Mr ADERMANN —And illogical, as the honourable member for Wide Bay says. I would like to say much more but I notice that there is a long list of speakers and I do not want to cover in any depth or detail arguments that have already been put to this House. However, I do wish to make a brief reference to one section of the Bill, that which relates to the Commissioner of Taxation's gathering and access powers. It seems fairly innocuous, I suppose, to require that persons shall provide reasonable facilities and assistance to the Commissioner when he is exercising his powers of access. The words look all right. Already, of course, and quite understandably documents and records have to be made available. But unfortunately there is a very wide gulf between what the Commissioner regards as reasonable powers of access and facilities and what the taxpayer might consider them to be. What is reasonable? Is it reasonable to require that an office be made available to the auditors, at their convenience, while they are interviewing the taxpayer and looking at his affairs? Is it reasonable that business phones should have to be made available? Is it reasonable that pro- prietors should have to tie up half their staff, so that their business comes to a standstill?

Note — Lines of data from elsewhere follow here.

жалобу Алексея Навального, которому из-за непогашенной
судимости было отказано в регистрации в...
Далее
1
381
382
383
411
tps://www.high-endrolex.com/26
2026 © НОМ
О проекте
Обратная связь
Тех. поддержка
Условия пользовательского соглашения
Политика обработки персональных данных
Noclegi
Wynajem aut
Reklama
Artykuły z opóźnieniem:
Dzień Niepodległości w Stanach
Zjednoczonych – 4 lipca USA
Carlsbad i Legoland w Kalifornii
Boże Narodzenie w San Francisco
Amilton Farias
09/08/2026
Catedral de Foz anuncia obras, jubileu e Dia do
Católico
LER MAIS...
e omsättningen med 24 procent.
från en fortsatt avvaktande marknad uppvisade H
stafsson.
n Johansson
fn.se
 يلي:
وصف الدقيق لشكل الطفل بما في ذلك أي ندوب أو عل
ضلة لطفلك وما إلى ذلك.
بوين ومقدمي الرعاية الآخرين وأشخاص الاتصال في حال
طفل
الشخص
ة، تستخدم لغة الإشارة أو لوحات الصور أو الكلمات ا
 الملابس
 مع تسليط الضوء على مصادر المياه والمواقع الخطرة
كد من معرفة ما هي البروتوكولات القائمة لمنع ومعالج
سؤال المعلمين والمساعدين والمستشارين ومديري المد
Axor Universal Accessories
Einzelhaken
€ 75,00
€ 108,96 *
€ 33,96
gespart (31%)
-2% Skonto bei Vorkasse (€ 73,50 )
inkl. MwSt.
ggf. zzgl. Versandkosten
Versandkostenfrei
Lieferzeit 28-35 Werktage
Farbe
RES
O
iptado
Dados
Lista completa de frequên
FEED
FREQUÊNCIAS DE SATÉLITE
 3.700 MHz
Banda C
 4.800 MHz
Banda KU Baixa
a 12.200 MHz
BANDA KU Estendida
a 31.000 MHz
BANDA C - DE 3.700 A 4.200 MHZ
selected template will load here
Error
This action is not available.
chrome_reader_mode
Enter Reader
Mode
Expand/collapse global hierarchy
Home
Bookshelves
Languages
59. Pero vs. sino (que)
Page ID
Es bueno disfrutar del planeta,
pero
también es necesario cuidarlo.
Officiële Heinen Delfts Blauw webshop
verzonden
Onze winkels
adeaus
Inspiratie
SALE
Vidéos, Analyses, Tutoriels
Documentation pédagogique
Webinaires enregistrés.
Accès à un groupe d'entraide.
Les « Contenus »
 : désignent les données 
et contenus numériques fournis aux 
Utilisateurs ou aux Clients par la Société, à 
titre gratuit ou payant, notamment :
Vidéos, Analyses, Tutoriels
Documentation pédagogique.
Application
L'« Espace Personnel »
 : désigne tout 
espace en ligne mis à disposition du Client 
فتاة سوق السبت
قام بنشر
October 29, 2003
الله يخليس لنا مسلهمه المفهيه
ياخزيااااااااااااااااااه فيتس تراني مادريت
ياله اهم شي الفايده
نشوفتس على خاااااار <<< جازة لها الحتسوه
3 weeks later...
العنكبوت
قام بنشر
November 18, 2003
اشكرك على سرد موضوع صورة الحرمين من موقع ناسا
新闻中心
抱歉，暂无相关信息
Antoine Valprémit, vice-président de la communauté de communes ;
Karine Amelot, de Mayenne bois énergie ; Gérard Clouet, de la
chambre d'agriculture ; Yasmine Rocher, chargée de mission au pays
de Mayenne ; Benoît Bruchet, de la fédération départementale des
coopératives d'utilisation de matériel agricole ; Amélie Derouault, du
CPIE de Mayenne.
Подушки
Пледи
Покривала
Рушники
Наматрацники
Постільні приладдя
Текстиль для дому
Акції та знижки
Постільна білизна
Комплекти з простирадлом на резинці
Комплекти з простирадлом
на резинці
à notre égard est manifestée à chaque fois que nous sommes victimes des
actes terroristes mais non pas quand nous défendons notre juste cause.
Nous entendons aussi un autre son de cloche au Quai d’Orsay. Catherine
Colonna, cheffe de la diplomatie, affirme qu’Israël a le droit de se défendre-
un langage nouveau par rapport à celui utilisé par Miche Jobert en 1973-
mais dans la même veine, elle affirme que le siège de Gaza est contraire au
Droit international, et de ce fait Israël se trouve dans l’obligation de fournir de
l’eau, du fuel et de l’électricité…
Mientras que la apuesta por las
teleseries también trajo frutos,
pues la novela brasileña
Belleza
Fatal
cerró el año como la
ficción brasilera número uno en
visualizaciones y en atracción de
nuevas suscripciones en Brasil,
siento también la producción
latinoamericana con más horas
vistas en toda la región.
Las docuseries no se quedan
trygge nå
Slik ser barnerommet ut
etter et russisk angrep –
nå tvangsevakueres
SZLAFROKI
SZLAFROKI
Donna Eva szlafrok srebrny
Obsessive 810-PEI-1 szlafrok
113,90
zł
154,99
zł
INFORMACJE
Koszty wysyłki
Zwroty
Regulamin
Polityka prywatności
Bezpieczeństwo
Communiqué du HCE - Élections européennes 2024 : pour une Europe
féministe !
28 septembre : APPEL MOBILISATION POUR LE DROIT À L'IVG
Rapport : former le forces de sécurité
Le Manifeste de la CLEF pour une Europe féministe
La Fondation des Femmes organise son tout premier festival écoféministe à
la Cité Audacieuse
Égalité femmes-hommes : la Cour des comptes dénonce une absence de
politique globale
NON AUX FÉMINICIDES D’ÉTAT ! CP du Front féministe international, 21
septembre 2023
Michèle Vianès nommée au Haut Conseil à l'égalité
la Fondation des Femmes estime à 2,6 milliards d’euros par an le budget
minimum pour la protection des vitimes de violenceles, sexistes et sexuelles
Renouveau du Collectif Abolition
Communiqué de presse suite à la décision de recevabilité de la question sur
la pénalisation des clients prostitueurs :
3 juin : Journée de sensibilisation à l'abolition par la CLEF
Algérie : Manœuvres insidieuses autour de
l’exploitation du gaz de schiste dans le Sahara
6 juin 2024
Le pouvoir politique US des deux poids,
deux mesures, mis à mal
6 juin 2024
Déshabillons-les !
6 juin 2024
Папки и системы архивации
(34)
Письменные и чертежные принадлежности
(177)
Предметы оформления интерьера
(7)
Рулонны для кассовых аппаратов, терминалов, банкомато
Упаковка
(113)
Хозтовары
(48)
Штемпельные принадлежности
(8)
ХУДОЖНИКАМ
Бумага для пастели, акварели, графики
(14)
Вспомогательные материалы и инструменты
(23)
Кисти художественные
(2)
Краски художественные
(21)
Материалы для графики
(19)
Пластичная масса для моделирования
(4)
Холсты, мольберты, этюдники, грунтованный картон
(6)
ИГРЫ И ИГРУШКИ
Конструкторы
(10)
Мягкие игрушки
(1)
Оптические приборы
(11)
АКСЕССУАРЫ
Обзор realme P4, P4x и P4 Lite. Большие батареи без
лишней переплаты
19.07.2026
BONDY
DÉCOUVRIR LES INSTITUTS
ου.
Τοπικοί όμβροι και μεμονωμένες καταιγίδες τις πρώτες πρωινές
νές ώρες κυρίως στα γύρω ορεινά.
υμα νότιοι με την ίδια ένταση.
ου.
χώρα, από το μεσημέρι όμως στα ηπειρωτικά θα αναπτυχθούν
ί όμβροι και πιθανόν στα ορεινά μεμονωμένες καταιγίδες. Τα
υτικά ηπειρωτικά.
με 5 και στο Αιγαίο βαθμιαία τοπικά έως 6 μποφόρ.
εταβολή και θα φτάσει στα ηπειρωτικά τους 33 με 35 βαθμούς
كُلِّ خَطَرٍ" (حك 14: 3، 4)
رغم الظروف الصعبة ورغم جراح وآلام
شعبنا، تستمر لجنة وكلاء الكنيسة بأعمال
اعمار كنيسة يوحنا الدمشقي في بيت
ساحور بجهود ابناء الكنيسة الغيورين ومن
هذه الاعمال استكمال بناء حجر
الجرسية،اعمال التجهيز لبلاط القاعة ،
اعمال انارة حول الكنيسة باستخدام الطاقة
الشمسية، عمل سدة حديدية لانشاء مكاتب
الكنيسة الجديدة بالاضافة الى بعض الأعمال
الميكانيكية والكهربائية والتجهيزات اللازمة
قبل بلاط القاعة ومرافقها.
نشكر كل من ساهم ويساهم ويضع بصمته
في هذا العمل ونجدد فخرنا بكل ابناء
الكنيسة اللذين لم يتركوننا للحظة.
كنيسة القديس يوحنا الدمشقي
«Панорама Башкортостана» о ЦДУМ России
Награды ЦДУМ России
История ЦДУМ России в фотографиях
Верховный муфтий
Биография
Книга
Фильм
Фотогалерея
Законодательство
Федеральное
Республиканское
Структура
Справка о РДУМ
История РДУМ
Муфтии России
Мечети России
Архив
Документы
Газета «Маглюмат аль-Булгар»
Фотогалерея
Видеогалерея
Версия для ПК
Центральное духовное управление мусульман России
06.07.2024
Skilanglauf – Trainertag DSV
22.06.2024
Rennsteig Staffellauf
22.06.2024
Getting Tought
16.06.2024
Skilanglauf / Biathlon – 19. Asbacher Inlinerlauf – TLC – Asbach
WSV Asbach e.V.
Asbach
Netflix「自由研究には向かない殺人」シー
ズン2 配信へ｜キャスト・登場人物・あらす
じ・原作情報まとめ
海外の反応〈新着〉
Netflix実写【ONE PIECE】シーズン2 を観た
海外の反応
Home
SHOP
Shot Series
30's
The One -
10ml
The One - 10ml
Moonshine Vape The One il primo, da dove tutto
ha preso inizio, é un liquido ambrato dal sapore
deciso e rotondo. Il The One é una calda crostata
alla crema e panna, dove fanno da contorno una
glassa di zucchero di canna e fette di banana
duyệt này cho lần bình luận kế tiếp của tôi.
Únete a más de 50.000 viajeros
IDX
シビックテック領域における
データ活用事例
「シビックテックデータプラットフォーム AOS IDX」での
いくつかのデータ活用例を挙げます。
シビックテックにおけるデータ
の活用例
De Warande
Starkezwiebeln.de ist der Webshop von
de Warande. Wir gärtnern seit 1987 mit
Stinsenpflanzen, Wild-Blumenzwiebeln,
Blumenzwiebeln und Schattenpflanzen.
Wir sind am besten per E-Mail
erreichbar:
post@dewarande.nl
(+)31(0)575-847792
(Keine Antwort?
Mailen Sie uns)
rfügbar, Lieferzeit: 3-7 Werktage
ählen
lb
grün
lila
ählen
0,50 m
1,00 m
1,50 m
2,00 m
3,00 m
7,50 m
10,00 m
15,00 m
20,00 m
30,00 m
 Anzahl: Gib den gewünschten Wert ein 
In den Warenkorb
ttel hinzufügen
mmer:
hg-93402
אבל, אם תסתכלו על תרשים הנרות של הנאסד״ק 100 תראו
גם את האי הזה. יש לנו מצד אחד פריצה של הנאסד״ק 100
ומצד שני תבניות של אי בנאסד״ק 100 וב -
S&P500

Mr Braithwaite —And not be paid anything for it.


Mr ADERMANN —That is so. I notice that our colleagues of the Liberal Party have suggested as an amendment that those costs be recouped. The National Party intends to oppose completely the insertion of the provision to which I have referred. Additionally, the taxpayer under audit must be given the right to insist on the presence and assistance of his accountant or tax agent. I suppose theoretically that can happen now but in actual practice it is very much discouraged by the Taxation Office and the auditors. Even the tax form that we fill in invites people to insert a private phone number-so that the tax accountant or tax agent will be kept out of the picture. I believe, mainly because of the record and attitude of the Australian Taxation Office, that such provisions as I have described ought not be a part of the legislation. I have said in the House many times that the attitudes of the Taxation Office are distressing, often arbitrary and even threatening. I suppose that many of the representations that come to me-and probably a few more come to me than to other honourable members who have not a history of accounting--


Mr Rocher —I get a few.


Mr ADERMANN —Yes, I am sure that the honourable member would. Every member would, but I seem to get a sack full of them. Very many of the representations that come to me make such allegations about the Taxation Office. The people who come to me are not those that we hear about in this House-the rorters, the big fellows, the fellows that are ripping off the system. They are good, old, honest but confused taxpayers who get a missive from the Taxation Office that is couched in threatening language and as a result, suffer considerable and very unnecessary distress. Therefore, I ask honourable members to please excuse my cynicism when I see in this legislation a requirement that persons provide for the Commissioner reasonable facilities and assistance. I want to know what that means, what it requires.


Mr Braithwaite —What about a piece of rope to hang themselves with?


Mr ADERMANN —That is the next thing. Might I repeat, as I said at the beginning, Mr Deputy Speaker, that I am glad of at least of two things: That the double taxation of dividends has been addressed and that division 7 will be given a decent and dignified burial.